◆ What is expected ◆
Print every record below exactly as written.

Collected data

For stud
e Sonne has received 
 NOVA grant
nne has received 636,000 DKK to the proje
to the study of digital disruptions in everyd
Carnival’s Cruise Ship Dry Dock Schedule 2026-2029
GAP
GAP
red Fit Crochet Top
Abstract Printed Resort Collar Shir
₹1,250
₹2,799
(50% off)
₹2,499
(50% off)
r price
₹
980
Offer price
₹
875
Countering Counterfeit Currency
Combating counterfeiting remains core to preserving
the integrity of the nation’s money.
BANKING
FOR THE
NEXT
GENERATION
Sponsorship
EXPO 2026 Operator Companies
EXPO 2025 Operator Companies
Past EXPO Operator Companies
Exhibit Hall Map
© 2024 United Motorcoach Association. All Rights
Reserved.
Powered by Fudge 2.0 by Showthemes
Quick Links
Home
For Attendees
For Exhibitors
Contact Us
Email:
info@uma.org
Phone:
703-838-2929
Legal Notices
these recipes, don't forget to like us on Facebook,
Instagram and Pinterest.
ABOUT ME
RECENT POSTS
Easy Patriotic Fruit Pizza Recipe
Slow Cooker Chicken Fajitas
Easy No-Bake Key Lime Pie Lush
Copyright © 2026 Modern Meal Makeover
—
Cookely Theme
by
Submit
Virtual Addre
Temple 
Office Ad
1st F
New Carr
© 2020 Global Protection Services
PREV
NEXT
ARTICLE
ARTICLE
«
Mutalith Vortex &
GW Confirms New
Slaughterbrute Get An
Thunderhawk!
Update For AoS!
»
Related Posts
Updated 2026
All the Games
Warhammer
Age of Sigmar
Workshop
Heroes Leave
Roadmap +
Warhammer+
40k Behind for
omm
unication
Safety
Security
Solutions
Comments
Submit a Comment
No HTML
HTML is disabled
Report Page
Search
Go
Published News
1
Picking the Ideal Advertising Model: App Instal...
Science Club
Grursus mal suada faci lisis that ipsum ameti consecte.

◆ Answer for this exercise ◆
For stud
e Sonne has received 
 NOVA grant
nne has received 636,000 DKK to the proje
to the study of digital disruptions in everyd
Carnival’s Cruise Ship Dry Dock Schedule 2026-2029
GAP
GAP
red Fit Crochet Top
Abstract Printed Resort Collar Shir
₹1,250
₹2,799
(50% off)
₹2,499
(50% off)
r price
₹
980
Offer price
₹
875
Countering Counterfeit Currency
Combating counterfeiting remains core to preserving
the integrity of the nation’s money.
BANKING
FOR THE
NEXT
GENERATION
Sponsorship
EXPO 2026 Operator Companies
EXPO 2025 Operator Companies
Past EXPO Operator Companies
Exhibit Hall Map
© 2024 United Motorcoach Association. All Rights
Reserved.
Powered by Fudge 2.0 by Showthemes
Quick Links
Home
For Attendees
For Exhibitors
Contact Us
Email:
info@uma.org
Phone:
703-838-2929
Legal Notices
these recipes, don't forget to like us on Facebook,
Instagram and Pinterest.
ABOUT ME
RECENT POSTS
Easy Patriotic Fruit Pizza Recipe
Slow Cooker Chicken Fajitas
Easy No-Bake Key Lime Pie Lush
Copyright © 2026 Modern Meal Makeover
—
Cookely Theme
by
Submit
Virtual Addre
Temple 
Office Ad
1st F
New Carr
© 2020 Global Protection Services
PREV
NEXT
ARTICLE
ARTICLE
«
Mutalith Vortex &
GW Confirms New
Slaughterbrute Get An
Thunderhawk!
Update For AoS!
»
Related Posts
Updated 2026
All the Games
Warhammer
Age of Sigmar
Workshop
Heroes Leave
Roadmap +
Warhammer+
40k Behind for
omm
unication
Safety
Security
Solutions
Comments
Submit a Comment
No HTML
HTML is disabled
Report Page
Search
Go
Published News
1
Picking the Ideal Advertising Model: App Instal...
Science Club
Grursus mal suada faci lisis that ipsum ameti consecte.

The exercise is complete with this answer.